Could you print each entry below verbatim while omitting the pictures?
═════ Input data
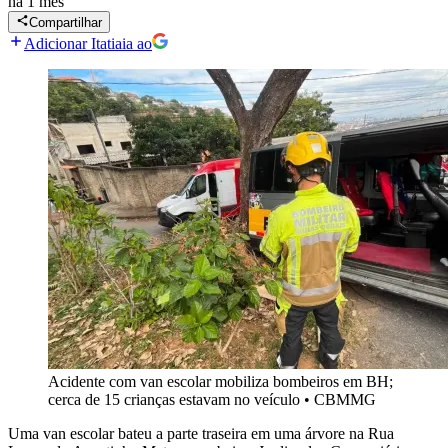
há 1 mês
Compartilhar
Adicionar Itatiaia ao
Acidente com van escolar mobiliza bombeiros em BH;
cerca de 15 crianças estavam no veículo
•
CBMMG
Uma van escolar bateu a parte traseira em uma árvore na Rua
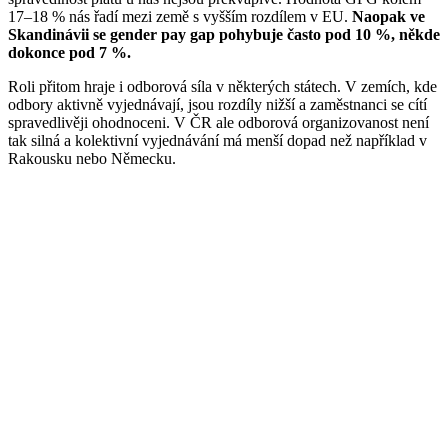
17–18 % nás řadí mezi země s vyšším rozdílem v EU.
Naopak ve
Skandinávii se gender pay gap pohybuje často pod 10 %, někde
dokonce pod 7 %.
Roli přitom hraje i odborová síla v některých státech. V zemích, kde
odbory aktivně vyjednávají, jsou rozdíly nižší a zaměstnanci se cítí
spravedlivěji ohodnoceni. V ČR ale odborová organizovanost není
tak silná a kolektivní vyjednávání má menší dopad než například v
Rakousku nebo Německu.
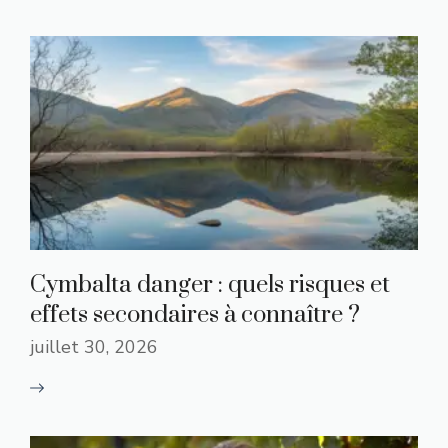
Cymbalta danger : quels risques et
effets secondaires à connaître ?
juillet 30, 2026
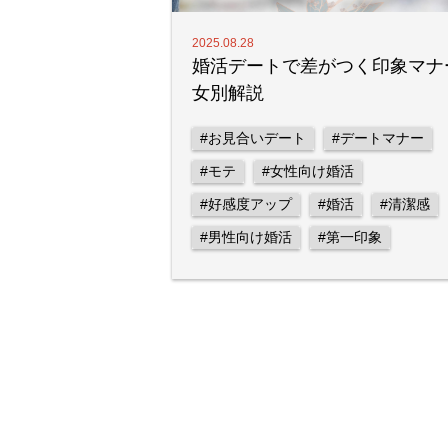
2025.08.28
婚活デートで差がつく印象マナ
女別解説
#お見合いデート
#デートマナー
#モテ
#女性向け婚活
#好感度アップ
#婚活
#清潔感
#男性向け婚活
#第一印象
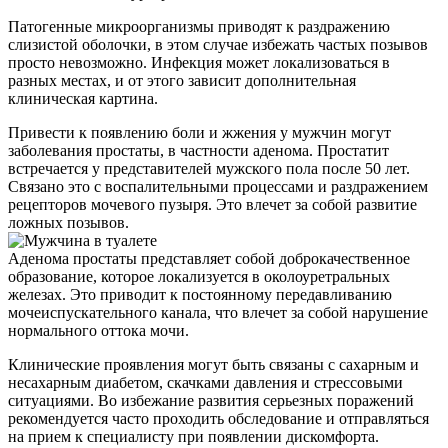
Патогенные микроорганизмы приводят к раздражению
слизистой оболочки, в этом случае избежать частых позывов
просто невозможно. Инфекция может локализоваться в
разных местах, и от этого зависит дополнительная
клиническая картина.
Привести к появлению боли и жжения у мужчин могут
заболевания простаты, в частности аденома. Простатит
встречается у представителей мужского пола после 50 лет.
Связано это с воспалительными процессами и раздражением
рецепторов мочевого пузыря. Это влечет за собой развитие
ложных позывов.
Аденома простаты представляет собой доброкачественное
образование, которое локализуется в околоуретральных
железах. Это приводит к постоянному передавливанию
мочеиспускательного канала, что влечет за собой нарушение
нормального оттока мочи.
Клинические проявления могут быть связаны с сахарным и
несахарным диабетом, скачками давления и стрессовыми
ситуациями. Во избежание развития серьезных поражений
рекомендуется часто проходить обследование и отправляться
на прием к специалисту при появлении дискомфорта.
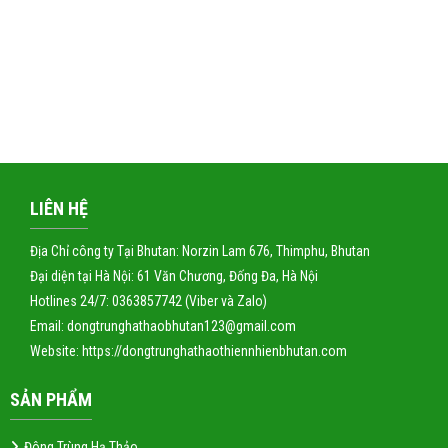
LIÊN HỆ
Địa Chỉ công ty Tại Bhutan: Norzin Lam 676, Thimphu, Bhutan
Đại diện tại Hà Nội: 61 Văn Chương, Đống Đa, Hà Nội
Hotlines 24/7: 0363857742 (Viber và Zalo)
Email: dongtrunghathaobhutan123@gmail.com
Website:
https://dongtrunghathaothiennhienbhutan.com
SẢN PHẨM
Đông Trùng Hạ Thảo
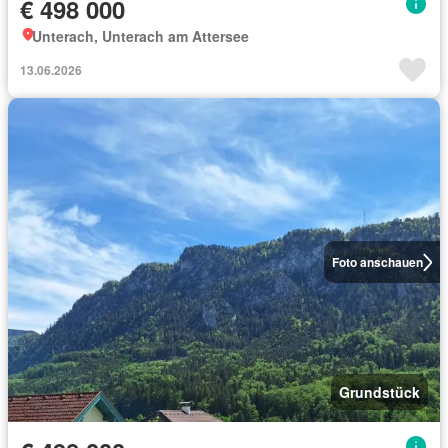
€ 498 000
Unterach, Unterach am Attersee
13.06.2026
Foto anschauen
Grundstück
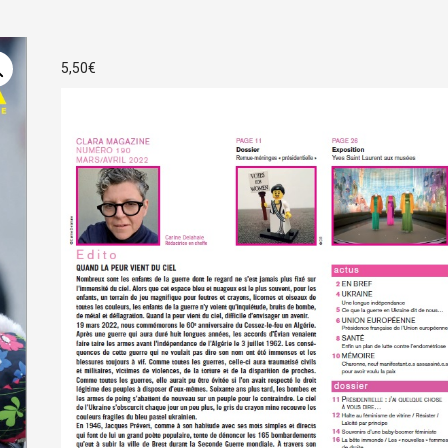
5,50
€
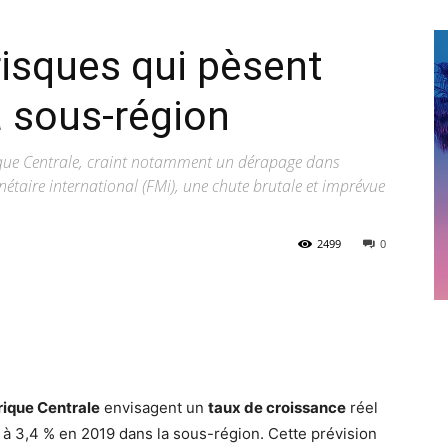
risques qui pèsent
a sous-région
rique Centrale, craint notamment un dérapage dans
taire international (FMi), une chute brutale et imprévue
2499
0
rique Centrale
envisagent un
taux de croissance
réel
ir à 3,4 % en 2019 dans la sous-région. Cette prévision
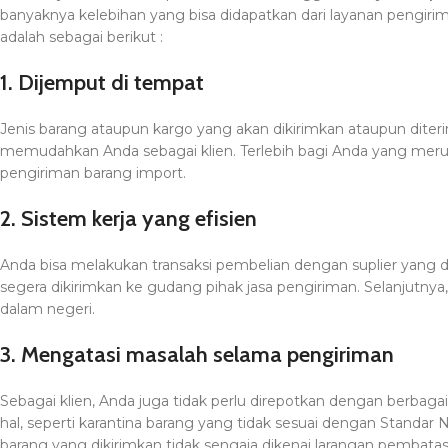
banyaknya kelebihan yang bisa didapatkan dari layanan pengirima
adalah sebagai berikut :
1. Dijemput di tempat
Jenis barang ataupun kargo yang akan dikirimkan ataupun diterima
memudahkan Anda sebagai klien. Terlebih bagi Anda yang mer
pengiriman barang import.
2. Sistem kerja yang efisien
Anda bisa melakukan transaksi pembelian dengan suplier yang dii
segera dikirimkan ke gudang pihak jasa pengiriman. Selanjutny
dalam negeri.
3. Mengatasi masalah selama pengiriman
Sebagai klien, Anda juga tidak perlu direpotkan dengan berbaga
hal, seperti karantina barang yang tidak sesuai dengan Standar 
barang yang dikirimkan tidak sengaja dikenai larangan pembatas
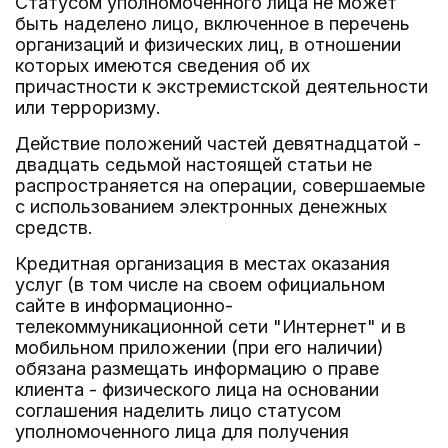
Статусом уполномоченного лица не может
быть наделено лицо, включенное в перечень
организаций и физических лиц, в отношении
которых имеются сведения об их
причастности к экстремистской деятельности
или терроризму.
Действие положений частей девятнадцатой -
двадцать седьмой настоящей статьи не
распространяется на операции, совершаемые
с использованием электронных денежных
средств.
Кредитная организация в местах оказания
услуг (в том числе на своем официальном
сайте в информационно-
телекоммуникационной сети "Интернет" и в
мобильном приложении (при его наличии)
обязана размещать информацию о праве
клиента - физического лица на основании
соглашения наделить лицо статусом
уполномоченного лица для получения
══════════
Answer:
há 1 mês
Compartilhar
Adicionar Itatiaia ao
Acidente com van escolar mobiliza bombeiros em BH;
cerca de 15 crianças estavam no veículo
•
CBMMG
Uma van escolar bateu a parte traseira em uma árvore na Rua
17–18 % nás řadí mezi země s vyšším rozdílem v EU.
Naopak ve
Skandinávii se gender pay gap pohybuje často pod 10 %, někde
dokonce pod 7 %.
Roli přitom hraje i odborová síla v některých státech. V zemích, kde
odbory aktivně vyjednávají, jsou rozdíly nižší a zaměstnanci se cítí
spravedlivěji ohodnoceni. V ČR ale odborová organizovanost není
tak silná a kolektivní vyjednávání má menší dopad než například v
Rakousku nebo Německu.
Cymbalta danger : quels risques et
effets secondaires à connaître ?
juillet 30, 2026
2025.08.28
婚活デートで差がつく印象マナ
女別解説
#お見合いデート
#デートマナー
#モテ
#女性向け婚活
#好感度アップ
#婚活
#清潔感
#男性向け婚活
#第一印象
Патогенные микроорганизмы приводят к раздражению
слизистой оболочки, в этом случае избежать частых позывов
просто невозможно. Инфекция может локализоваться в
разных местах, и от этого зависит дополнительная
клиническая картина.
Привести к появлению боли и жжения у мужчин могут
заболевания простаты, в частности аденома. Простатит
встречается у представителей мужского пола после 50 лет.
Связано это с воспалительными процессами и раздражением
рецепторов мочевого пузыря. Это влечет за собой развитие
ложных позывов.
Аденома простаты представляет собой доброкачественное
образование, которое локализуется в околоуретральных
железах. Это приводит к постоянному передавливанию
мочеиспускательного канала, что влечет за собой нарушение
нормального оттока мочи.
Клинические проявления могут быть связаны с сахарным и
несахарным диабетом, скачками давления и стрессовыми
ситуациями. Во избежание развития серьезных поражений
рекомендуется часто проходить обследование и отправляться
на прием к специалисту при появлении дискомфорта.
LIÊN HỆ
Địa Chỉ công ty Tại Bhutan: Norzin Lam 676, Thimphu, Bhutan
Đại diện tại Hà Nội: 61 Văn Chương, Đống Đa, Hà Nội
Hotlines 24/7: 0363857742 (Viber và Zalo)
Email: dongtrunghathaobhutan123@gmail.com
Website:
https://dongtrunghathaothiennhienbhutan.com
SẢN PHẨM
Đông Trùng Hạ Thảo
€ 498 000
Unterach, Unterach am Attersee
13.06.2026
Foto anschauen
Grundstück
5,50
€
risques qui pèsent
a sous-région
rique Centrale, craint notamment un dérapage dans
taire international (FMi), une chute brutale et imprévue
2499
0
rique Centrale
envisagent un
taux de croissance
réel
ir à 3,4 % en 2019 dans la sous-région. Cette prévision
banyaknya kelebihan yang bisa didapatkan dari layanan pengirima
adalah sebagai berikut :
1. Dijemput di tempat
Jenis barang ataupun kargo yang akan dikirimkan ataupun diterima
memudahkan Anda sebagai klien. Terlebih bagi Anda yang mer
pengiriman barang import.
2. Sistem kerja yang efisien
Anda bisa melakukan transaksi pembelian dengan suplier yang dii
segera dikirimkan ke gudang pihak jasa pengiriman. Selanjutny
dalam negeri.
3. Mengatasi masalah selama pengiriman
Sebagai klien, Anda juga tidak perlu direpotkan dengan berbaga
hal, seperti karantina barang yang tidak sesuai dengan Standar 
barang yang dikirimkan tidak sengaja dikenai larangan pembatas
Статусом уполномоченного лица не может
быть наделено лицо, включенное в перечень
организаций и физических лиц, в отношении
которых имеются сведения об их
причастности к экстремистской деятельности
или терроризму.
Действие положений частей девятнадцатой -
двадцать седьмой настоящей статьи не
распространяется на операции, совершаемые
с использованием электронных денежных
средств.
Кредитная организация в местах оказания
услуг (в том числе на своем официальном
сайте в информационно-
телекоммуникационной сети "Интернет" и в
мобильном приложении (при его наличии)
обязана размещать информацию о праве
клиента - физического лица на основании
соглашения наделить лицо статусом
уполномоченного лица для получения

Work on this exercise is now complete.